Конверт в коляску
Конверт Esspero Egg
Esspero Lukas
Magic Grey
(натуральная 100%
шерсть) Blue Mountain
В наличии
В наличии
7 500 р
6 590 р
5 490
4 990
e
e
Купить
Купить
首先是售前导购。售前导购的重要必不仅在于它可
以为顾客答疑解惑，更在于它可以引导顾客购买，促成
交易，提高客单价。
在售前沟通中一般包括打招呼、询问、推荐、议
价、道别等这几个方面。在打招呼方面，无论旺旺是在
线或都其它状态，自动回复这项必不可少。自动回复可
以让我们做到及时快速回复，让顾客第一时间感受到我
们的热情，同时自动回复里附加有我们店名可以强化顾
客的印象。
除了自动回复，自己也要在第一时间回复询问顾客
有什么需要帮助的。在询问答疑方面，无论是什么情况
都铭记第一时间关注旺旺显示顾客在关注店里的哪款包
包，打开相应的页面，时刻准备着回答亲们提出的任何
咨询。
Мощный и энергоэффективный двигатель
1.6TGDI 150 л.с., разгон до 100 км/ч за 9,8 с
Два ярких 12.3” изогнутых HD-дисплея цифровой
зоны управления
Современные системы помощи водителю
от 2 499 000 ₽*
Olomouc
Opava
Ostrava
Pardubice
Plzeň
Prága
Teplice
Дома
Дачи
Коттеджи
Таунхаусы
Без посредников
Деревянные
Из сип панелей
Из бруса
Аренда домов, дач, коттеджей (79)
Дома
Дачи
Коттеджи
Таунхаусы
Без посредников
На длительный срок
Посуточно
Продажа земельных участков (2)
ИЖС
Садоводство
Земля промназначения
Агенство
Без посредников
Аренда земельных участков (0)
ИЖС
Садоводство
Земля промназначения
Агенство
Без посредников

◇ ◇ ◇ ◇

▶ **Task item**
Every entry, from first to last, should be written out exactly.

▶ **Response below**
Конверт в коляску
Конверт Esspero Egg
Esspero Lukas
Magic Grey
(натуральная 100%
шерсть) Blue Mountain
В наличии
В наличии
7 500 р
6 590 р
5 490
4 990
e
e
Купить
Купить
首先是售前导购。售前导购的重要必不仅在于它可
以为顾客答疑解惑，更在于它可以引导顾客购买，促成
交易，提高客单价。
在售前沟通中一般包括打招呼、询问、推荐、议
价、道别等这几个方面。在打招呼方面，无论旺旺是在
线或都其它状态，自动回复这项必不可少。自动回复可
以让我们做到及时快速回复，让顾客第一时间感受到我
们的热情，同时自动回复里附加有我们店名可以强化顾
客的印象。
除了自动回复，自己也要在第一时间回复询问顾客
有什么需要帮助的。在询问答疑方面，无论是什么情况
都铭记第一时间关注旺旺显示顾客在关注店里的哪款包
包，打开相应的页面，时刻准备着回答亲们提出的任何
咨询。
Мощный и энергоэффективный двигатель
1.6TGDI 150 л.с., разгон до 100 км/ч за 9,8 с
Два ярких 12.3” изогнутых HD-дисплея цифровой
зоны управления
Современные системы помощи водителю
от 2 499 000 ₽*
Olomouc
Opava
Ostrava
Pardubice
Plzeň
Prága
Teplice
Дома
Дачи
Коттеджи
Таунхаусы
Без посредников
Деревянные
Из сип панелей
Из бруса
Аренда домов, дач, коттеджей (79)
Дома
Дачи
Коттеджи
Таунхаусы
Без посредников
На длительный срок
Посуточно
Продажа земельных участков (2)
ИЖС
Садоводство
Земля промназначения
Агенство
Без посредников
Аренда земельных участков (0)
ИЖС
Садоводство
Земля промназначения
Агенство
Без посредников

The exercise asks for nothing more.